— Work to be completed —
Where the records below begin, start copying, and stop after the line that contains "з різними властивостями."; reproduce every line exactly but omit pictures.

— Task inputs —
= = =

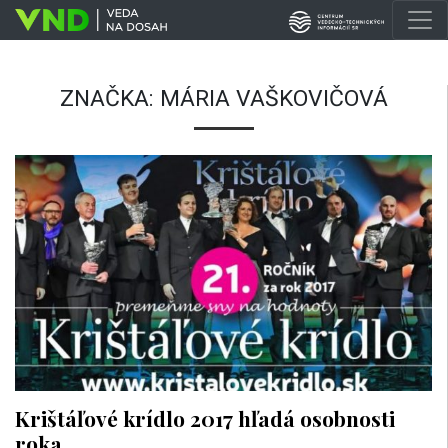
ZNAČKA:
MÁRIA VAŠKOVIČOVÁ
Krištáľové krídlo 2017 hľadá osobnosti
roka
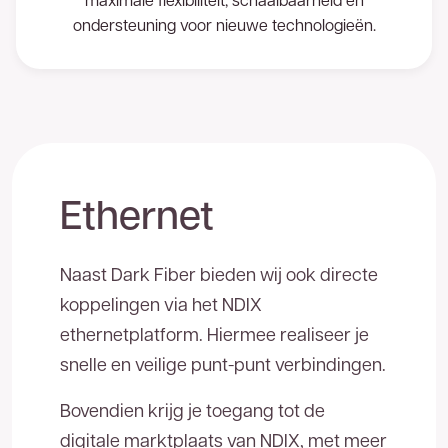
ondersteuning voor nieuwe technologieën.
Ethernet
Naast Dark Fiber bieden wij ook directe
koppelingen via het NDIX
Goed
nieuws!
ethernetplatform. Hiermee realiseer je
snelle en veilige punt-punt verbindingen.
U bent een stap dichter bij het
meest
Bovendien krijg je toegang tot de
betrouwbare glasvezelnetwerk van
digitale marktplaats van NDIX, met meer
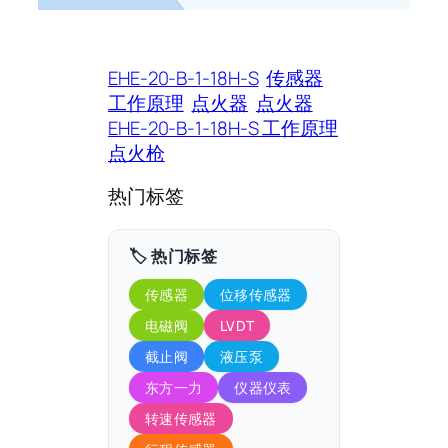
EHE-20-B-1-18H-S
传感器
工作原理
点火器
点火器
EHE-20-B-1-18H-S 工作原理
点火枪
热门标签
🏷️ 热门标签
传感器
位移传感器
电磁阀
LVDT
截止阀
液压泵
东方一力
仪器仪表
转速传感器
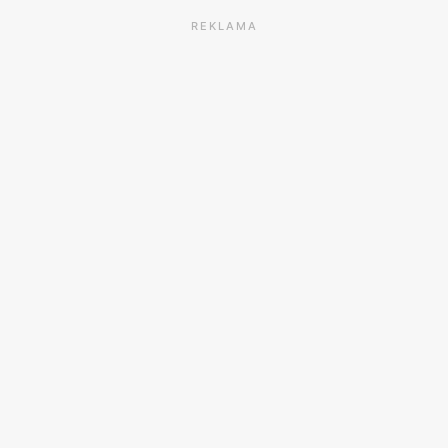
REKLAMA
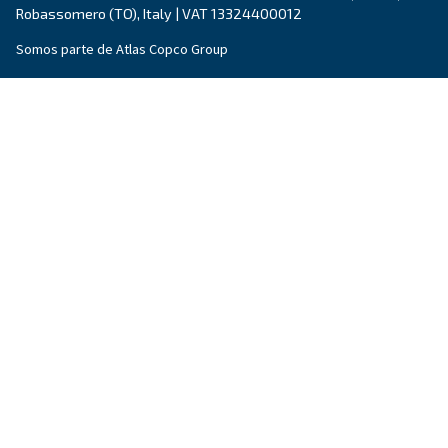
Soluciones de tratamiento d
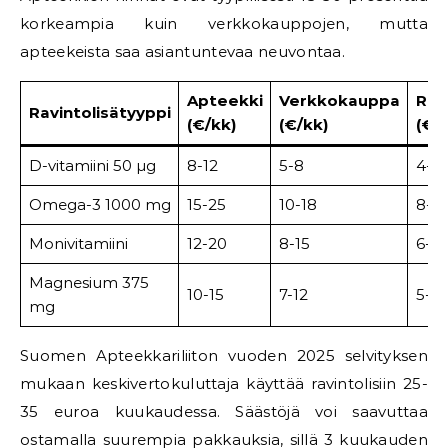
korkeampia kuin verkkokauppojen, mutta
apteekeista saa asiantuntevaa neuvontaa.
Apteekki
Verkkokauppa
Ruo
Ravintolisätyyppi
(€/kk)
(€/kk)
(€/
D-vitamiini 50 µg
8-12
5-8
4-7
Omega-3 1000 mg
15-25
10-18
8-15
Monivitamiini
12-20
8-15
6-12
Magnesium 375
10-15
7-12
5-10
mg
Suomen Apteekkariliiton vuoden 2025 selvityksen
mukaan keskivertokuluttaja käyttää ravintolisiin 25-
35 euroa kuukaudessa. Säästöjä voi saavuttaa
ostamalla suurempia pakkauksia, sillä 3 kuukauden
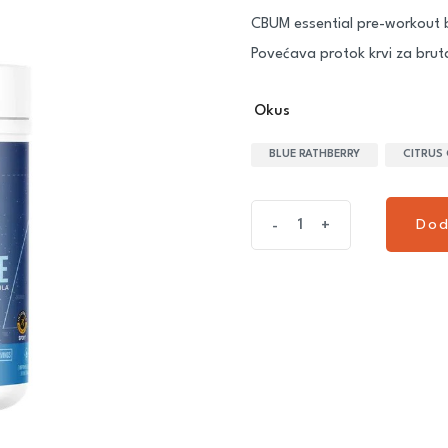
CBUM essential pre-workout b
Povećava protok krvi za brut
Okus
BLUE RATHBERRY
CITRUS
Dod
-
+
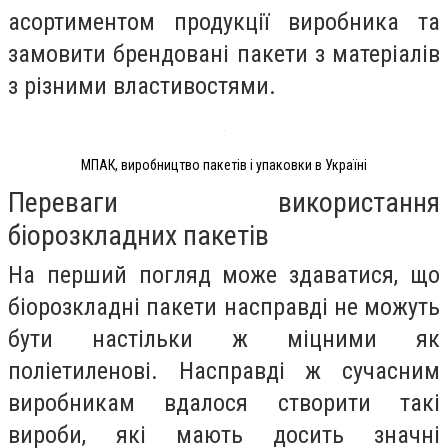
асортиментом продукції виробника та
замовити брендовані пакети з матеріалів
з різними властивостями.
МПАК, виробництво пакетів і упаковки в Україні
Переваги використання
біорозкладних пакетів
На перший погляд може здаватися, що
біорозкладні пакети насправді не можуть
бути настільки ж міцними як
поліетиленові. Насправді ж сучасним
виробникам вдалося створити такі
вироби, які мають досить значні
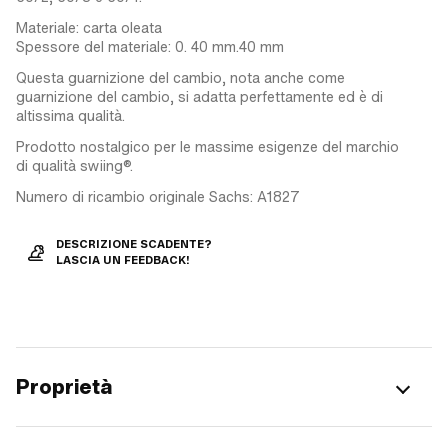
Materiale: carta oleata
Spessore del materiale: 0. 40 mm.40 mm
Questa guarnizione del cambio, nota anche come
guarnizione del cambio, si adatta perfettamente ed è di
altissima qualità.
Prodotto nostalgico per le massime esigenze del marchio
di qualità swiing®.
Numero di ricambio originale Sachs: A1827
DESCRIZIONE SCADENTE?
LASCIA UN FEEDBACK!
Proprietà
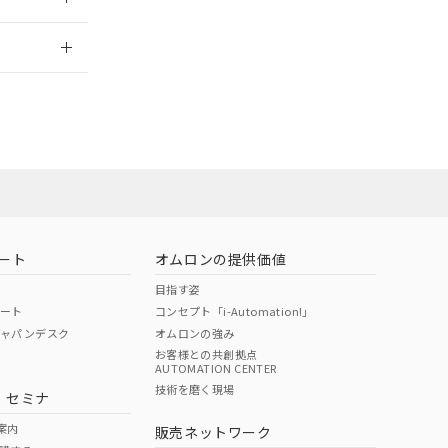
2026/7/29
ート
オムロンの提供価値
目指す姿
ポート
コンセプト「i-Automation!」
ジャパンデスク
オムロンの強み
お客様との共創拠点
AUTOMATION CENTER
DIBP
BBP
DEHP
環境保護
技術を磨く現場
・セミナ
状況ページへ
使用期限
検索ください
案内
販売ネットワーク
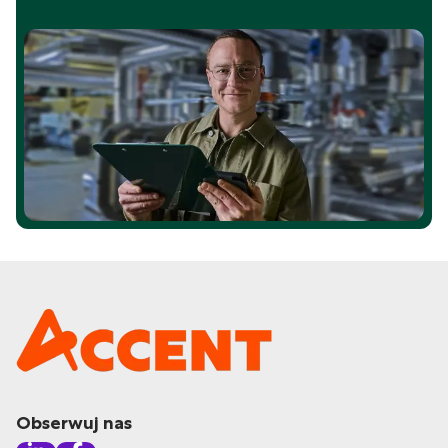
Obserwuj nas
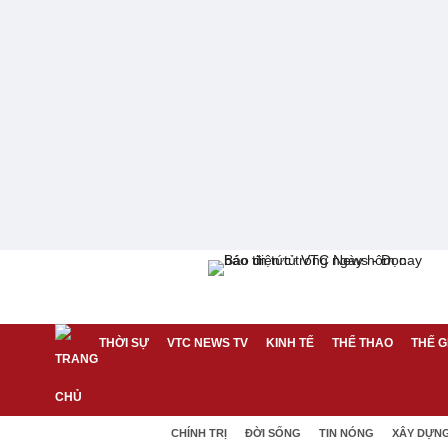
THỜI SỰ
VTC NEWS TV
KINH TẾ
THỂ THAO
THẾ G
CHÍNH TRỊ
ĐỜI SỐNG
TIN NÓNG
XÂY DỰN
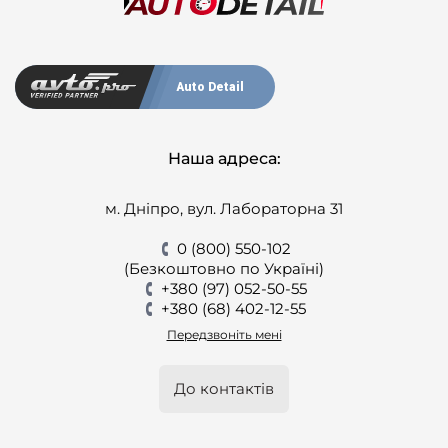
Auto Detail
Наша адреса:
м. Дніпро, вул. Лабораторна 31
0 (800) 550-102
(Безкоштовно по Україні)
+380 (97) 052-50-55
+380 (68) 402-12-55
Передзвоніть мені
До контактів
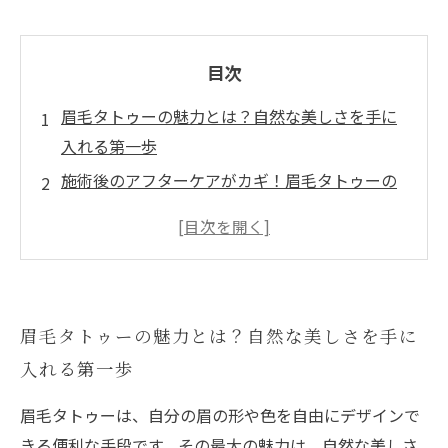
目次
眉毛タトゥーの魅力とは？自然な美しさを手に
入れる第一歩
施術後のアフターケアがカギ！眉毛タトゥーの
持続力を高める方法
日常における眉毛タトゥーのメンテナンス：美
しさを保つ秘訣
注意すべきポイント！眉毛タトゥーを守るため
眉毛タトゥーの魅力とは？自然な美しさを手に
の心得
入れる第一歩
自分に合った眉毛タトゥーのケア法で理想のス
タイルを実現
眉毛タトゥーは、自分の眉の形や色を自由にデザインで
あなたもできる！簡単にできる眉毛ケアのステ
きる便利な手段です。その最大の魅力は、自然な美しさ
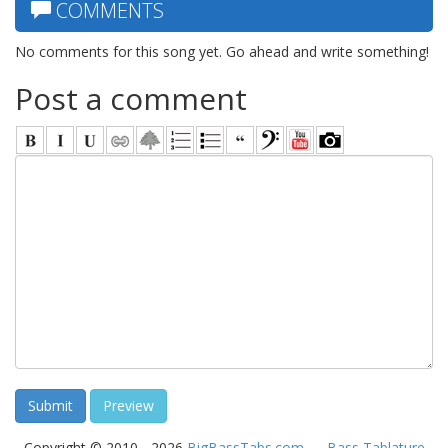
COMMENTS
No comments for this song yet. Go ahead and write something!
Post a comment
Copyright © 2010 - 2026
BigBassTabs.com
—
Bass Tablature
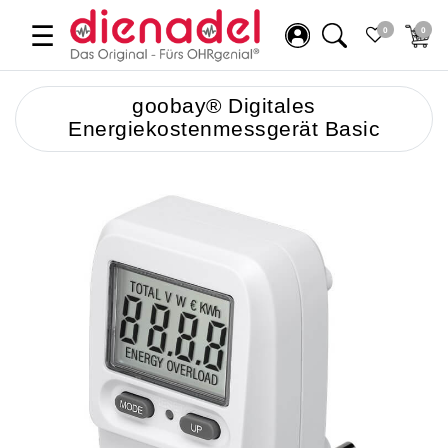
☰
0
0
goobay® Digitales
Energiekostenmessgerät Basic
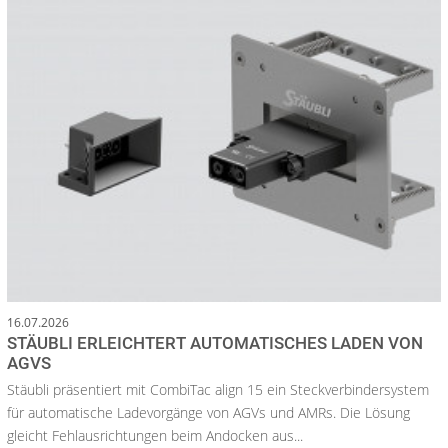
16.07.2026
STÄUBLI ERLEICHTERT AUTOMATISCHES LADEN VON
AGVS
Stäubli präsentiert mit CombiTac align 15 ein Steckverbindersystem
für automatische Ladevorgänge von AGVs und AMRs. Die Lösung
gleicht Fehlausrichtungen beim Andocken aus...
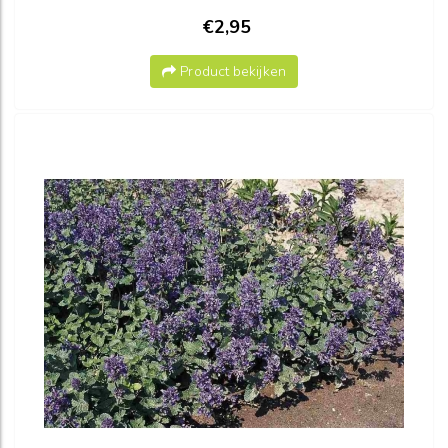
€2,95
Product bekijken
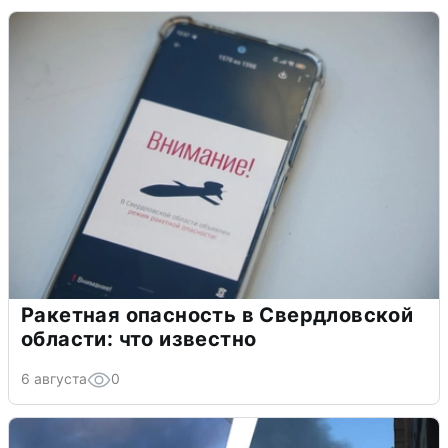
Ракетная опасность в Свердловской
области: что известно
6 августа
0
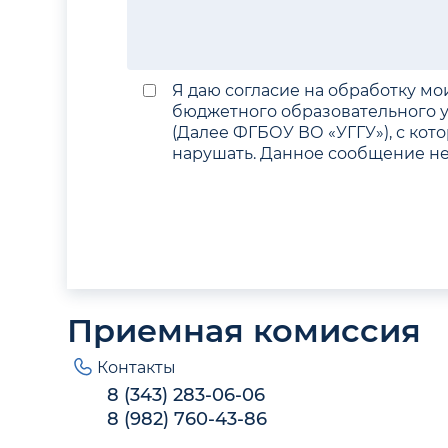
Я даю согласие на обработку мо
бюджетного образовательного 
(Далее ФГБОУ ВО «УГГУ»), с кот
нарушать. Данное сообщение н
Приемная комиссия
Контакты
8 (343) 283-06-06
8 (982) 760-43-86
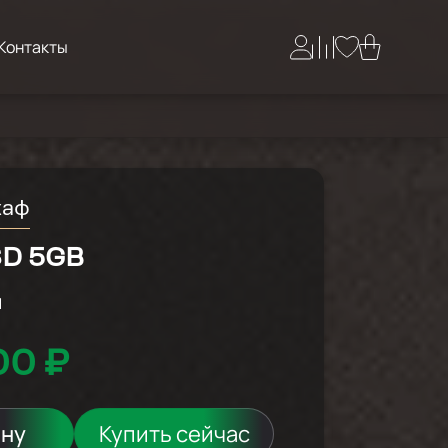
Контакты
каф
SD 5GB
й
00 ₽
ину
Купить сейчас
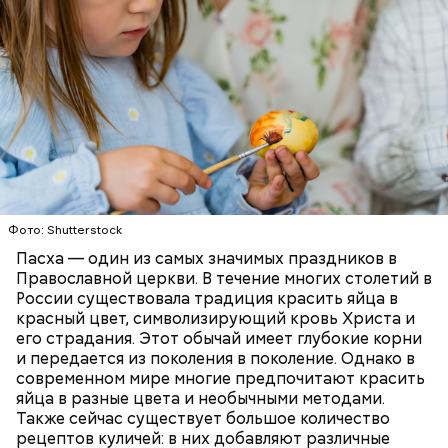
— Там может содержаться огромное количество
нитратов, которое вызовет головокружение,
гипоксию и ухудшение физического состояния, —
предостерегла Соломатина.
кабачок;
брынза;
растительное масло;
Фото: Shutterstock
помидоры черри либо грунтовые.
Пасха — один из самых значимых праздников в
Православной церкви. В течение многих столетий в
России существовала традиция красить яйца в
красный цвет, символизирующий кровь Христа и
его страдания. Этот обычай имеет глубокие корни
и передается из поколения в поколение. Однако в
современном мире многие предпочитают красить
яйца в разные цвета и необычными методами.
беременным, кормящим женщинам;
Также сейчас существует большое количество
людям с ослабленной иммунной системой;
рецептов куличей: в них добавляют различные
пожилым;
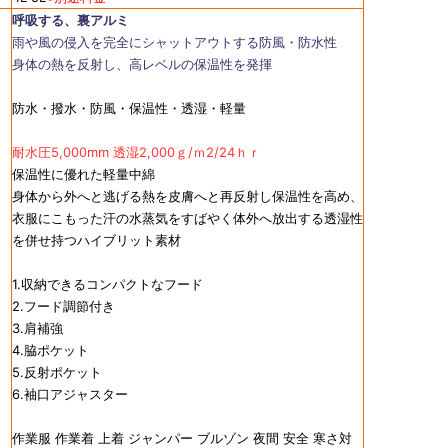
呼吸する、裏アルミ
雨や風の侵入を完全にシャットアウトする防風・防水性
身体の熱を反射し、高レベルの保温性を発揮
防水・撥水・防風・保温性・透湿・軽量
耐水圧5,000mm 透湿2,000ｇ/ｍ2/24ｈｒ
保温性に優れた軽量中綿
身体から外へと逃げる熱を皮膚へと再反射し保温性を高め、
衣服にこもった汗の水蒸気をすばやく体外へ放出する透湿性
を併せ持つハイブリット素材
1.収納できるコンパクトなフード
2.フード調節付き
3.肩補強
4.脇ポケット
5.反射ポケット
6.袖口アジャスター
作業服 作業着 上着 ジャンパー ブルゾン 夜間 安全 寒さ対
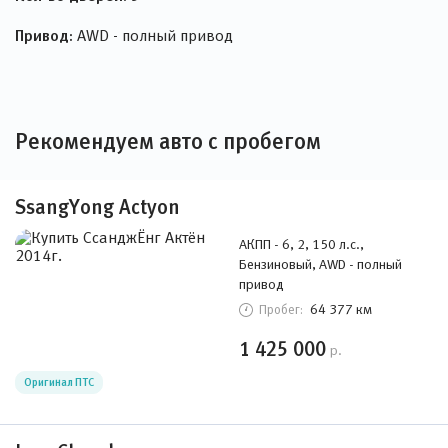
Привод:
AWD - полный привод
Рекомендуем авто с пробегом
SsangYong Actyon
АКПП - 6, 2, 150 л.с.,
Бензиновый, AWD - полный
привод
64 377 км
Пробег:
1 425 000
р.
Оригинал ПТС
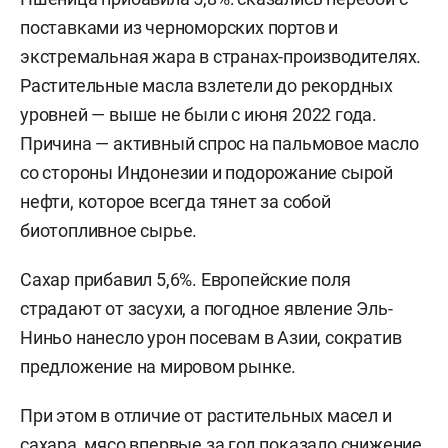
поставками из черноморских портов и
экстремальная жара в странах-производителях.
Растительные масла взлетели до рекордных
уровней — выше не были с июня 2022 года.
Причина — активный спрос на пальмовое масло
со стороны Индонезии и подорожание сырой
нефти, которое всегда тянет за собой
биотопливное сырье.
Сахар прибавил 5,6%. Европейские поля
страдают от засухи, а погодное явление Эль-
Ниньо нанесло урон посевам в Азии, сократив
предложение на мировом рынке.
При этом в отличие от растительных масел и
сахара, мясо впервые за год показало снижение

= = =

— Answer to this task —
ZNAČKA:
MÁRIA VAŠKOVIČOVÁ
Krištáľové krídlo 2017 hľadá osobnosti
roka
ondersteuning voor nieuwe technologieën.
Ethernet
Naast Dark Fiber bieden wij ook directe
koppelingen via het NDIX
Goed
nieuws!
ethernetplatform. Hiermee realiseer je
snelle en veilige punt-punt verbindingen.
U bent een stap dichter bij het
meest
Bovendien krijg je toegang tot de
betrouwbare glasvezelnetwerk van
digitale marktplaats van NDIX, met meer
EHE-20-B-1-18H-S
传感器
工作原理
点火器
点火器
EHE-20-B-1-18H-S 工作原理
点火枪
热门标签
🏷️ 热门标签
传感器
位移传感器
电磁阀
LVDT
截止阀
液压泵
东方一力
仪器仪表
转速传感器
REKLAMA
Soluciones de tratamiento d
korkeampia kuin verkkokauppojen, mutta
apteekeista saa asiantuntevaa neuvontaa.
Apteekki
Verkkokauppa
Ruo
Ravintolisätyyppi
(€/kk)
(€/kk)
(€/
D-vitamiini 50 µg
8-12
5-8
4-7
Omega-3 1000 mg
15-25
10-18
8-15
Monivitamiini
12-20
8-15
6-12
Magnesium 375
10-15
7-12
5-10
mg
Suomen Apteekkariliiton vuoden 2025 selvityksen
mukaan keskivertokuluttaja käyttää ravintolisiin 25-
35 euroa kuukaudessa. Säästöjä voi saavuttaa
ostamalla suurempia pakkauksia, sillä 3 kuukauden
CBUM essential pre-workout b
Povećava protok krvi za brut
Okus
BLUE RATHBERRY
CITRUS
Dod
-
+
асортиментом продукції виробника та
замовити брендовані пакети з матеріалів
з різними властивостями.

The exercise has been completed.